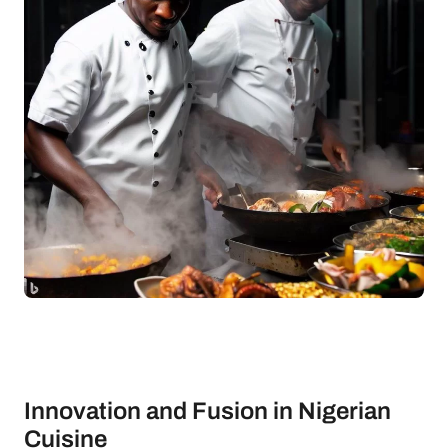
Innovation and Fusion in Nigerian
Cuisine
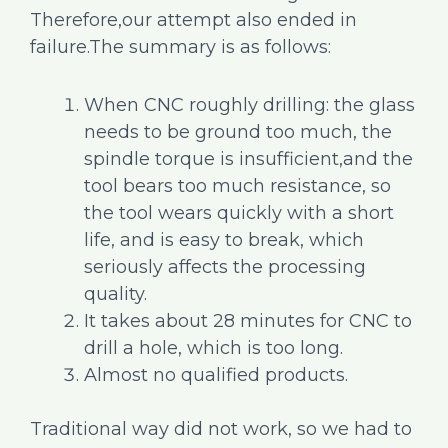
Therefore,our attempt also ended in
failure.The summary is as follows:
When CNC roughly drilling: the glass
needs to be ground too much, the
spindle torque is insufficient,and the
tool bears too much resistance, so
the tool wears quickly with a short
life, and is easy to break, which
seriously affects the processing
quality.
It takes about 28 minutes for CNC to
drill a hole, which is too long.
Almost no qualified products.
Traditional way did not work, so we had to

━━━

→ **Work order**
The expected response consists solely of the lines from the one with "When CNC roughly drilling: the glass" through the end of the records, repeated exactly.

→ **Solution to this problem**
When CNC roughly drilling: the glass
needs to be ground too much, the
spindle torque is insufficient,and the
tool bears too much resistance, so
the tool wears quickly with a short
life, and is easy to break, which
seriously affects the processing
quality.
It takes about 28 minutes for CNC to
drill a hole, which is too long.
Almost no qualified products.
Traditional way did not work, so we had to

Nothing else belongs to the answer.